Home where woman went missing faces action

Legal proceedings have been initiated by the Health Service Executive (HSE) against a Co Wicklow nursing home from which an elderly…

Legal proceedings have been initiated by the Health Service Executive (HSE) against a Co Wicklow nursing home from which an elderly woman went missing over a year ago.

The proceedings have been initiated against the Tara nursing home in Bray from which Maura Reynolds (78) disappeared on the night of Christmas Day 2005. She was never found, and it is thought she may have fallen into the sea.

Following an inspection of the private nursing home late last year, the HSE temporarily suspended admissions to it. While that ban on admissions has since been lifted, the inspection report on the home at that time has still not been published on the HSE's website, where in recent months reports of inspections on most homes have been posted.

Instead a notice on the website states that the report on this home cannot be published at this stage.

READ MORE

The message states: "An inspection report has been prepared for this nursing home but it is not possible to publish it at this time because legal proceedings have been initiated by the Health Service Executive under the Health (Nursing Homes) Act 1990 and the Nursing Homes (Care and Welfare) Regulations 1993".

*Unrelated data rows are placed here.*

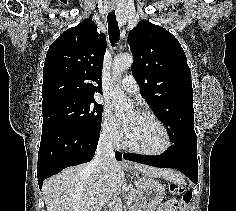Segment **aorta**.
Listing matches in <instances>:
<instances>
[{
    "label": "aorta",
    "instance_id": "762f6f07",
    "mask_svg": "<svg viewBox=\"0 0 236 211\" xmlns=\"http://www.w3.org/2000/svg\"><path fill=\"white\" fill-rule=\"evenodd\" d=\"M133 63V56L132 54H122L118 55L114 59L113 63V73L115 77L119 76L123 71L127 70L131 67ZM112 98L115 103V110L117 113H123L125 111H128L132 108V104L127 101L125 98L124 92L118 88H115L112 91Z\"/></svg>",
    "mask_w": 236,
    "mask_h": 211
}]
</instances>
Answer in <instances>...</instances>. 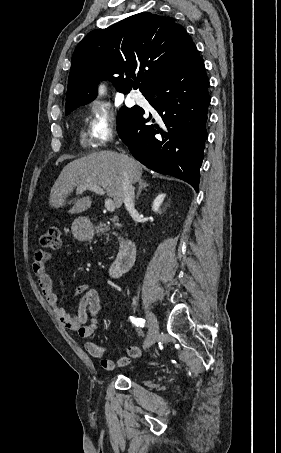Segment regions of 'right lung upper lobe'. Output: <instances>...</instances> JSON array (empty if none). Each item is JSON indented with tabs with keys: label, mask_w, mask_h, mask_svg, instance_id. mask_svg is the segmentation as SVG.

The owner of the home, Paul Costello, who is a former chief executive of the Irish Nursing Homes Organisation, said when contacted yesterday that he was unaware of any legal proceedings being taken against the home. "I wasn't aware of this at all."

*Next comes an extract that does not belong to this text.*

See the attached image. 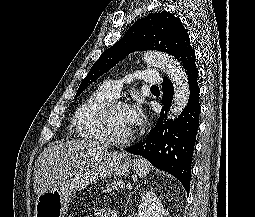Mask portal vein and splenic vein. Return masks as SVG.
<instances>
[{"label":"portal vein and splenic vein","mask_w":255,"mask_h":217,"mask_svg":"<svg viewBox=\"0 0 255 217\" xmlns=\"http://www.w3.org/2000/svg\"><path fill=\"white\" fill-rule=\"evenodd\" d=\"M127 188H128V189H131V188H132V186H131V185H127Z\"/></svg>","instance_id":"18ae733b"}]
</instances>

He added that he was surprised such a notice would be posted on the HSE website without him being informed.

The family of Mrs Reynolds made nine complaints about her care at the Tara nursing home to the HSE. All complaints were upheld in 2006 when the HSE inspected the home.

Details of the findings of this inspection were published by The Irish Times in November. The inspection found there was only one nurse and two care staff caring for 47 patients on the night Mrs Reynolds left the home. At the time Mr Costello said the home's staffing ratio was above the national average.

Mrs Reynolds, who had Alzheimer's disease and cancer, had been a resident at Tara nursing home for 18 months before her disappearance.

She is now presumed dead given her age and illness, and her family asked the Minister for Justice, Michael McDowell, to permit an inquest into the death to be brought forward so as to get some closure on what happened. Normally seven years must elapse before an inquest can be held if a body has not been found.

Mr McDowell has now authorised the coroner in Co Wicklow to hold an inquest. However, no date has yet been set.